TASK DESCRIPTION: Your task is to return all of the records exactly, minus any images.

EXERCISE INPUTS:
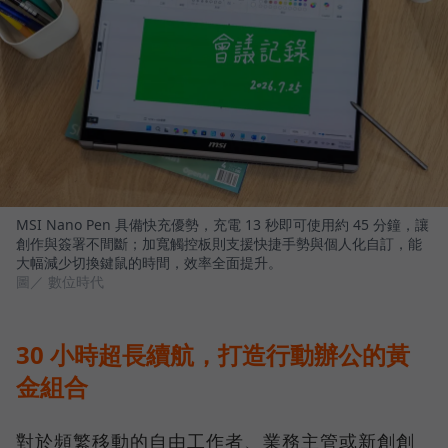
MSI Nano Pen 具備快充優勢，充電 13 秒即可使用約 45 分鐘，讓
創作與簽署不間斷；加寬觸控板則支援快捷手勢與個人化自訂，能
大幅減少切換鍵鼠的時間，效率全面提升。
圖／ 數位時代
30 小時超長續航，打造行動辦公的黃
金組合
對於頻繁移動的自由工作者、業務主管或新創創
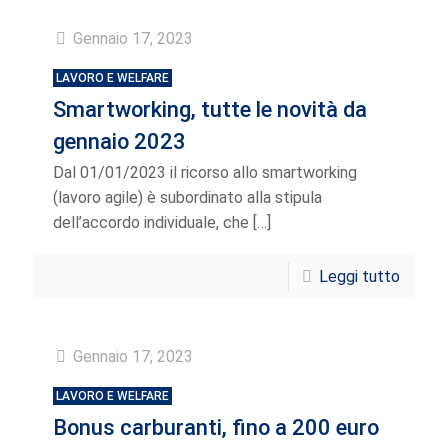
Gennaio 17, 2023
LAVORO E WELFARE
Smartworking, tutte le novità da
gennaio 2023
Dal 01/01/2023 il ricorso allo smartworking
(lavoro agile) è subordinato alla stipula
dell’accordo individuale, che
[…]
Leggi tutto
Gennaio 17, 2023
LAVORO E WELFARE
Bonus carburanti, fino a 200 euro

EXPECTED ANSWER:
MSI Nano Pen 具備快充優勢，充電 13 秒即可使用約 45 分鐘，讓
創作與簽署不間斷；加寬觸控板則支援快捷手勢與個人化自訂，能
大幅減少切換鍵鼠的時間，效率全面提升。
圖／ 數位時代
30 小時超長續航，打造行動辦公的黃
金組合
對於頻繁移動的自由工作者、業務主管或新創創
Gennaio 17, 2023
LAVORO E WELFARE
Smartworking, tutte le novità da
gennaio 2023
Dal 01/01/2023 il ricorso allo smartworking
(lavoro agile) è subordinato alla stipula
dell’accordo individuale, che
[…]
Leggi tutto
Gennaio 17, 2023
LAVORO E WELFARE
Bonus carburanti, fino a 200 euro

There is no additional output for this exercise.